映画『ひぐらしのなく頃に』

ひぐらしのなく頃に 劇場版 スタンダードエディション [DVD]

 観てしまったのですよ……。映画版についてはほとんど情報を追いかけていなかったのですが、801ちゃんの人が続編の「誓」がなんか本当にいいものらしいと力説してはったので、これは観た方がよさそうだということで、まずは一作目から手をつけてみました。ただしこちらの方の評判はあまり芳しくないらしいということもあり、「誓」のための前準備くらいの感覚でした。

 実際観てみた感想としても、まあ前評判と大きく違えるところはなく。なまじバックグラウンドの設定を絡めようとするせいで、単体のホラー映画としてどうにもならない感じになっているのが根本的にまずいところなのかなと思います。原作未読者にとっては怖さよりも意味不明さが先に立ちそうですし、かといって背景を知り尽くした原作既読者にしてみると、『ひぐらし』はもはやホラーではありえない作品なので、どちらにしても上滑りになってしまうわけです。今さらオヤシロ様に後ろに立たれても、もはやギャグとしか……。

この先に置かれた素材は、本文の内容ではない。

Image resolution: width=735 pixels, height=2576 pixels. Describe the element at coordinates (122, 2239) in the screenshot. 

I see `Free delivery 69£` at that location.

(「嘘だ」の演出まわりとか、とっちらかった伏線張りを見てると、コンセプトが正しければどうにかなったわけでもないような気がしますが、映画の良し悪しは私のサポート範囲外なのでパス)

 部分部分を見ていくと、とりあえず梨花ちゃんの役者さんがたいそう可愛かったので、最悪の事態は避けられたし後はまあいいかーみたいな。(奉納演舞は綺麗でした) 作品の雰囲気は現実化されていて、「にぱー」やら「はぅー」やらのオタク表現は一切なし*1。主演役者陣の微妙な三枚目加減も含め、美少女ゲーム的な美化が剥がれた分、「実際の雛見沢はこういうくたびれた感じなのだろうな」っと想像を楽しませることはできたのかなと思います。特に「ですわ」口調で喋らない沙都子ちゃんの自然な子供らしさが新鮮*2でしたね。あと富竹! 富竹がなんかすごいチンピラくさくなってる……。(でも死に方だけは一丁前) 富竹としての良し悪しはともかく、なんかやたら印象に残る役者ではありました。

 と、どうにも評価しづらい作品だったわけですが、この続編の「誓」を高く評価している人が、私の観測範囲内に少なくとも数人いるというのですから、それがいちばんお驚きだったりします。一体これをどうすればそんなことに……とちょっと想像つかないのですが、もちろん良いものであるに越したことはありません。多少おっかなびっくりではありますが、期待して観るとしましょう。

*1:一箇所だけ、エンジェルモートっぽいレストランに眼帯メイドが出てきましたが、あれはどうも明らかに不気味なホラー演出として出して来たっぽいです。

*2:本作は『鬼隠し編』相当ですし、次作も『罪滅し編』相当なので、沙都子ちゃんの出番がほとんどさそうなのは残念です。